Let's try to find some clusters in our data so we can try others approaches. We will decompose our data in components so we retain 90% of variance.

In [None]:
from sklearn.decomposition import PCA

pca = PCA(n_components=0.9)
pc = pca.fit_transform(scaled_x_train)

In [None]:
plt.figure(figsize=(8,4))
sns.barplot(x=np.array(range(pca.n_components_)), y=pca.explained_variance_ratio_)
plt.xlabel("Components")
plt.ylabel("Variance")

In [None]:
plt.scatter(pc[:, 0], pc[:, 1], c=y_train, label=y_train)
plt.title("PCA")
plt.xlabel("1st Component")
plt.ylabel("2nd Component")
plt.show()

With only 2 components we have some noise in the center but it's already looking pretty distinguishable! Let's see with 3 components...

In [None]:
from mpl_toolkits.mplot3d import Axes3D

fig = plt.figure(figsize=(8,8))
ax = Axes3D(fig)
ax.scatter(pc[:, 0], pc[:, 1], pc[:, 2], c=y_train)
ax.set_xlabel('1st Component')
ax.set_ylabel('2nd Component')
ax.set_zlabel('3rd Component')
ax.set_title('PCA')

# K-Nearest Neighbours

Now we're going to test the performance of the KNN algorithm using our PCA decomposition, since we could see clusters and some clear distinguish between our target label.

For comparison, let's train our KNN with the original dataset, and then use the PCA decompositions to see if we can get any better.

In [None]:
from sklearn.neighbors import KNeighborsClassifier
from sklearn.metrics import mean_squared_error
# K-Nearest-Neighbors

print('  k     Accuracy      MSE_In        MSE_Out')
print('--------------------------------------------')
for k in range(1, 30, 2):
    knn = KNeighborsClassifier(n_neighbors=k, weights='uniform')
    knn = knn.fit(scaled_x_train, y_train)

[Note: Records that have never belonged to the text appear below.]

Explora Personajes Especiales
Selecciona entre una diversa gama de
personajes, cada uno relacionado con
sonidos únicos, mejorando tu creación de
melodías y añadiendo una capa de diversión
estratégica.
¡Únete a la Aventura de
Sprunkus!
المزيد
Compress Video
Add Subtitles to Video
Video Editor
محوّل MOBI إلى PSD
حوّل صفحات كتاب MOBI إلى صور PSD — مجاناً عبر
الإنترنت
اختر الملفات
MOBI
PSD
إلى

    y_train_predict = knn.predict(scaled_x_train)
    y_test_predict  = knn.predict(scaled_x_test)

    acc = (y_test_predict == y_test).mean()
    mse_in  = mean_squared_error(y_train, y_train_predict)
    mse_out = mean_squared_error(y_test, y_test_predict)
    
    
    print("%3d %10.2f %13.4f  %12.4f" % (k , acc, mse_in , mse_out))

And now with PCA

In [None]:
from sklearn.neighbors import KNeighborsClassifier
from sklearn.metrics import mean_squared_error
# K-Nearest-Neighbors

print('  k     Accuracy      MSE_In        MSE_Out')
print('--------------------------------------------')
for k in range(1, 30, 2):
    knn = KNeighborsClassifier(n_neighbors=k, weights='uniform')
    knn = knn.fit(pc, y_train)

    y_train_predict = knn.predict(pc)
    y_test_predict  = knn.predict(pca.transform(scaled_x_test))

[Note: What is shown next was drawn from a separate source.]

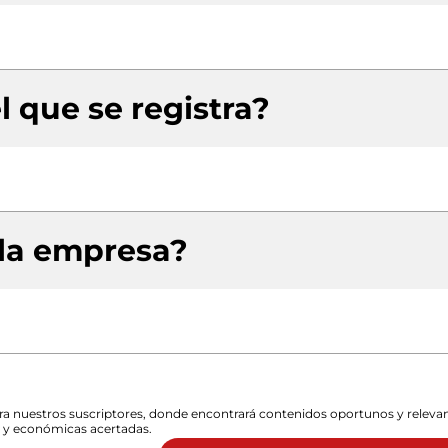
l que se registra?
 la empresa?
para nuestros suscriptores, donde encontrará contenidos oportunos y releva
s y económicas acertadas.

    acc = (y_test_predict == y_test).mean()
    mse_in  = mean_squared_error(y_train, y_train_predict)
    mse_out = mean_squared_error(y_test, y_test_predict)
    
    
    print("%3d %10.2f %13.4f  %12.4f" % (k , acc, mse_in , mse_out))

An increase of 2% in Test Accuracy when using the PCA components!

# K-Means Clustering

Now, let's see the performance of a basic KMeans with our PCA components.

In [None]:
from sklearn.cluster import KMeans

km = KMeans(n_clusters=2)
km.fit(pc)

scaled_x_test = scaler.transform(x_test)
test_pcs = pca.transform(scaled_x_test)

predicts = km.predict(test_pcs)

acc1 = (predicts == y_test).mean()
acc2 = (predicts == np.logical_not(y_test)).mean()

print('K-Means')
print('Test Accuracy: %.2f' % max(acc1, acc2))

# Conclusion

All models we've tested presented good results, and we could get a nice view of our data with the PCA decomposition.